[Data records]
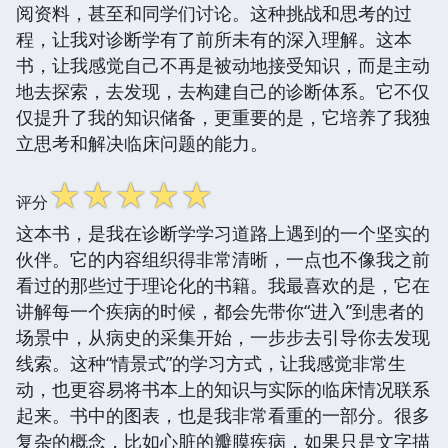
阅资料，甚至和同学们讨论。这种挑战和思考的过
程，让我对诊断学有了前所未有的深入理解。这本
书，让我感觉自己不再是被动地接受知识，而是主动
地去探索，去发现，去构建自己的诊断体系。它不仅
仅提升了我的知识储备，更重要的是，它培养了我独
立思考和解决临床问题的能力。
☆
☆
☆
☆
☆
评分
这本书，是我在诊断学学习道路上遇到的一个坚实的
伙伴。它的内容组织得非常清晰，一点也不像我之前
看过的那些过于理论化的书籍。我最喜欢的是，它在
讲解每一个疾病的时候，都会先带你“进入”到患者的
场景中，从病史的采集开始，一步步去引导你去发现
线索。这种“情景式”的学习方式，让我感觉非常生
动，也更容易将书本上的知识与实际的临床情况联系
起来。书中的图表，也是我非常看重的一部分。很多
复杂的概念，比如心脏的瓣膜疾病，如果只是文字描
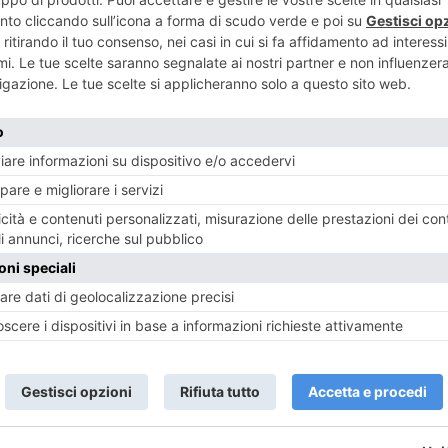
ART
Al via il “T
ENTE
 Mozart
sul lavoro”. 
RECENTI:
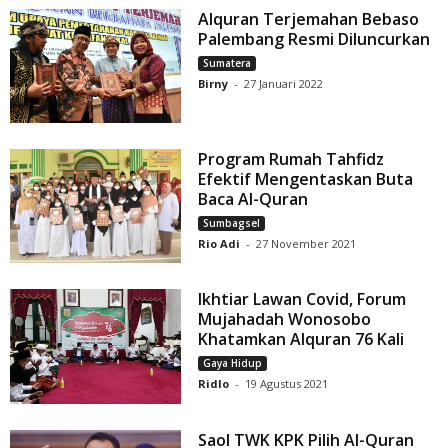
Alquran Terjemahan Bebaso
Palembang Resmi Diluncurkan
Sumatera
Birny
-
27 Januari 2022
Program Rumah Tahfidz
Efektif Mengentaskan Buta
Baca Al-Quran
Sumbagsel
Rio Adi
-
27 November 2021
Ikhtiar Lawan Covid, Forum
Mujahadah Wonosobo
Khatamkan Alquran 76 Kali
Gaya Hidup
Ridlo
-
19 Agustus 2021
Saol TWK KPK Pilih Al-Quran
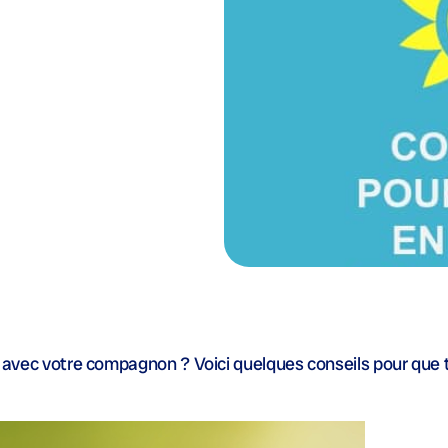
er avec votre compagnon ? Voici quelques conseils pour que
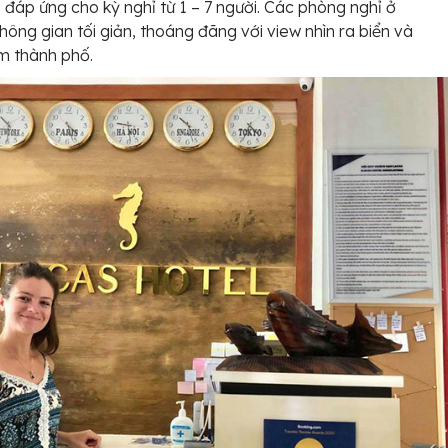
i, đáp ứng cho kỳ nghỉ từ 1 – 7 người. Các phòng nghỉ ở
hông gian tối giản, thoáng đãng với view nhìn ra biển và
m thành phố.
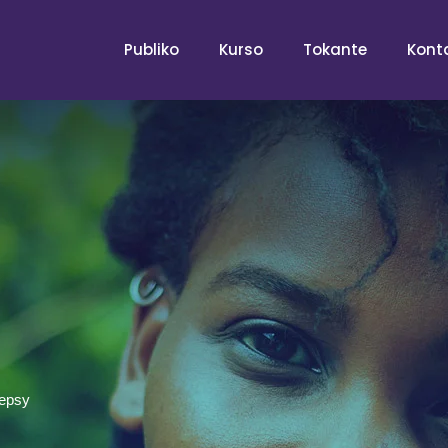
Publiko
Kurso
Tokante
Kont
lepsy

* **What the task requires**: Go to the line with "i, đáp ứng cho" in the entries above. Reproduce that line and each one after it to the end, exactly and without the pictures.

* **Response to the task**:
i, đáp ứng cho kỳ nghỉ từ 1 – 7 người. Các phòng nghỉ ở
hông gian tối giản, thoáng đãng với view nhìn ra biển và
m thành phố.
Publiko
Kurso
Tokante
Kont
lepsy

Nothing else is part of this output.